How long do you plan to be at this employer? Is it a career move or a stepping stone? If you don't think you'll be there more than a few years, maxing out while you can afford to do so is a smart idea. You could then roll the contribution into either another 401(k) (if your next employer has a better one) or into a rollover/traditional IRA.
Also... I'd be a little wary of putting money into a 401(k) in anticipation of receiving money seven months out.
You could also cut back on the contributions and, if the money arrives and you still have paychecks left in 2013, you could boost those immensely.
Either way, sacrificing sleep (the worries) or safety (the brakes) in order to sock away extra into an unmatched, high-fee 401(k) doesn't strike me as a good idea -- and I'm usually the guy saying people should be using tax-advantaged accounts more!
All good points. Especially the wariness--I am by no means a count-your-chickens kind of person in my day to day life.
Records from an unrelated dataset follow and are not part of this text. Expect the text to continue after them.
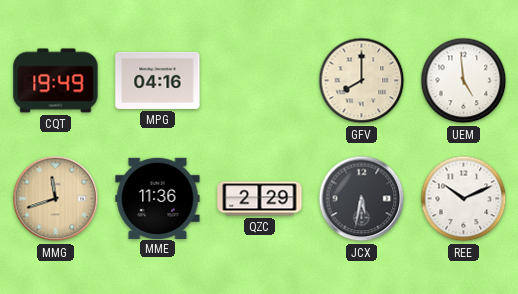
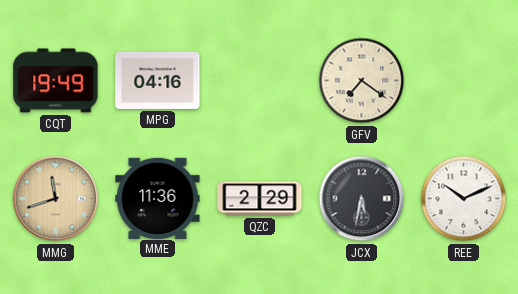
GFV: 8:00 -> 7:21
UEM: 4:59 -> none
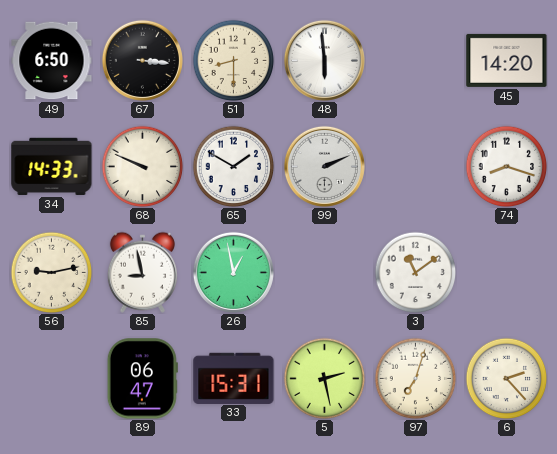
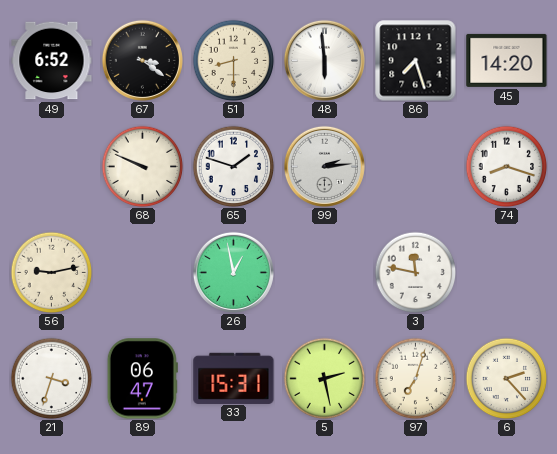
49: 6:50 -> 6:52
67: 3:16 -> 3:21
86: none -> 7:27
34: 14:33 -> none
65: 1:50 -> 1:48
99: 2:11 -> 2:14
85: 8:58 -> none
3: 11:09 -> 11:47
21: none -> 3:33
It's hard to say how long I'll be at this employer. I do like my job but not enough to keep it if I figure out a better fit. I also have seen a lot of employee churn recently, which is never comforting. If I am not let go (which, right now I have a fine review under my belt and a reasonable-seeming manager), I would like to stay here for maybe another 1-5 years.
I definitely had been thinking that it would be a benefit to get money despite the fees and then, when making my next job hunt, look for a better deal on the retirement front or roll into a lower-fee IRA.
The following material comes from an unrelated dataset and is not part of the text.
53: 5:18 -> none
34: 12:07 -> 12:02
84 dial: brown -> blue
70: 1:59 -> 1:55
The whole retirement situation is messed up right now because my husband and I ended up with $25k in non- or low-interest earning accounts at the end of March. This was due to not caring previously about keeping up with inflation, and therefore not prioritizing it.
Once I realized that this was ineffective, I tried to make some calls pretty fast to try to revive our dead money. It's why I've been able to run at a deficit--it's primarily money that should have been going into better accounts in the first place. (We're
really new at this money thing.)
I wish the 401(k) let me change my investment amount more frequently than once per quarter. That's really the most troublesome thing here: Whatever decisions I make have to be ones I can live with for 3 months.
I might scale back somewhat for Q2 and try to readjust for Q3 at the break-even point once I have more data to tell me where that is.